Tarihin her döneminde kısa zamanda ve kolay yoldan hatta hiç çalışmadan zengin olup refah içinde yaşamak isteyen çok insan oldu. Zevke ve rahatlığa düşkün doğası gereği her insanın buna meylinin olmasını bir nebze de olsa anlamak mümkün aslında. Fakat bu zaafın güdülerine uymak çoğu zaman beklenenle hiç de alakası olmayan nahoş durumlara maruz bırakıyor insanı.
Yine kolay yolla zengin olmak isteyip bir miktar da kafası hileye ve kurnazlığa meyilli düzenbazların eline düşen bu kolay yaşam muhterisleri, düştükleri tuzağı ancak iş işten geçtikten sonra anlıyorlar. Ve neredeyse hemen her gün haberlere konu olmaktan kurtulamıyorlar.
Bu tip kolay yaşam heveslisi miskinlerin anlamadıkları önemli bir şey var; ahlaki ve vicdani değerleri dejenere olmamış her insanın çalışıp hak ederek, alnının teri, emeğinin hakkıyla kazanmasının verdiği huzur ve mutluluğun yerini hiçbir şeyin tutamayacağı gerçeği.
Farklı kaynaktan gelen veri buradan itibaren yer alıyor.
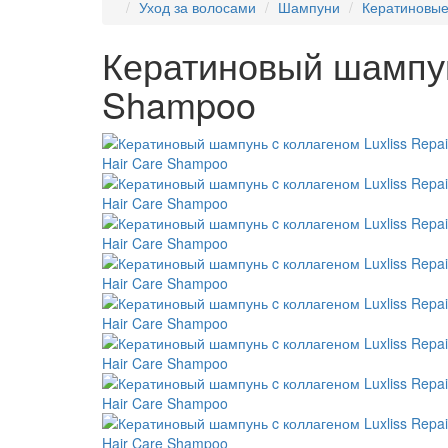
Уход за волосами
Шампуни
Кератиновы
Кератиновый шампунь
Shampoo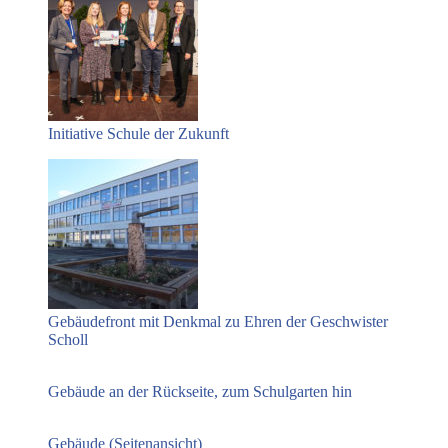
Initiative Schule der Zukunft
Gebäudefront mit Denkmal zu Ehren der Geschwister
Scholl
Gebäude an der Rückseite, zum Schulgarten hin
Gebäude (Seitenansicht)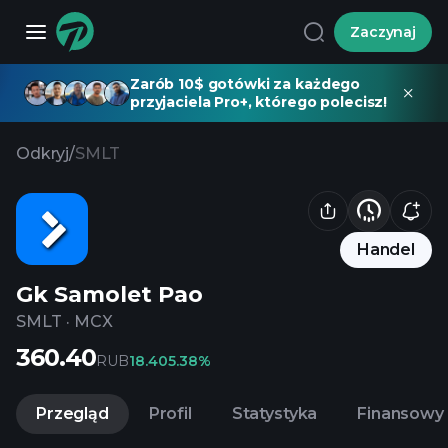
Zaczynaj
Zarób 10$ gotówki za każdego
przyjaciela Pro+, którego polecisz!
Odkryj
/
SMLT
Handel
Gk Samolet Pao
SMLT
·
MCX
360.40
RUB
18.40
5.38%
Przegląd
Profil
Statystyka
Finansowy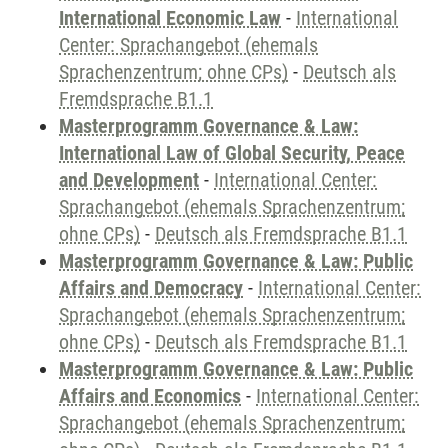
International Economic Law
-
International
Center: Sprachangebot (ehemals
Sprachenzentrum; ohne CPs)
-
Deutsch als
Fremdsprache B1.1
Masterprogramm Governance & Law:
International Law of Global Security, Peace
and Development
-
International Center:
Sprachangebot (ehemals Sprachenzentrum;
ohne CPs)
-
Deutsch als Fremdsprache B1.1
Masterprogramm Governance & Law: Public
Affairs and Democracy
-
International Center:
Sprachangebot (ehemals Sprachenzentrum;
ohne CPs)
-
Deutsch als Fremdsprache B1.1
Masterprogramm Governance & Law: Public
Affairs and Economics
-
International Center:
Sprachangebot (ehemals Sprachenzentrum;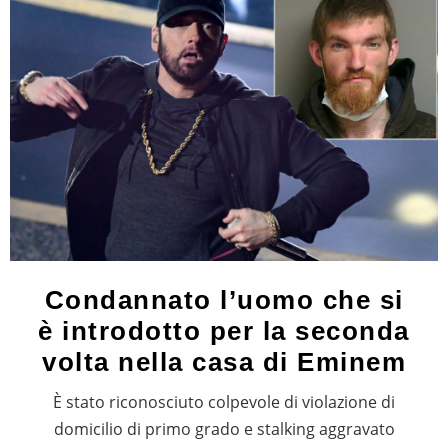
Condannato l’uomo che si
è introdotto per la seconda
volta nella casa di Eminem
È stato riconosciuto colpevole di violazione di
domicilio di primo grado e stalking aggravato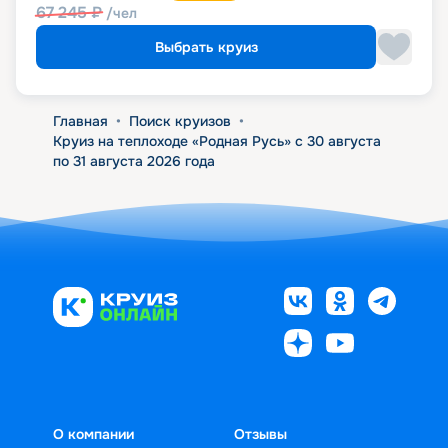
67 245
₽
/чел
Выбрать круиз
Главная
•
Поиск круизов
•
Круиз на теплоходе «Родная Русь» с 30 августа
по 31 августа 2026 года
О компании
Отзывы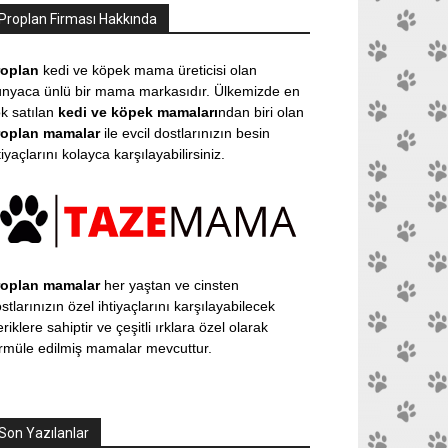
Proplan Firması Hakkında
roplan
kedi ve köpek mama üreticisi olan
nyaca ünlü bir mama markasıdır. Ülkemizde en
k satılan
kedi ve köpek mamaları
ndan biri olan
roplan mamalar
ile evcil dostlarınızın besin
tiyaçlarını kolayca karşılayabilirsiniz.
roplan mamalar
her yaştan ve cinsten
stlarınızın özel ihtiyaçlarını karşılayabilecek
eriklere sahiptir ve çeşitli ırklara özel olarak
rmüle edilmiş mamalar mevcuttur.
Son Yazılanlar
Ve yine legal yani yasalara uygun olsa bile hak edilmeden sahip olunan şeylerin aslında başka insanlardan çalmanın makyajlanmış, kılıfına uydurulmuş bir çeşidi olduğu.
Muhtemelen biz göremeyecek olsak da umarım çocuklarımız kimsenin hak etmediği şeyleri elde etmek için yalan-dolana ve zorbalığa başvurmadığı, başkalarına ait olana göz dikmediği adil ve müreffeh bir dünyada yaşama imkanına sahip olabilirler.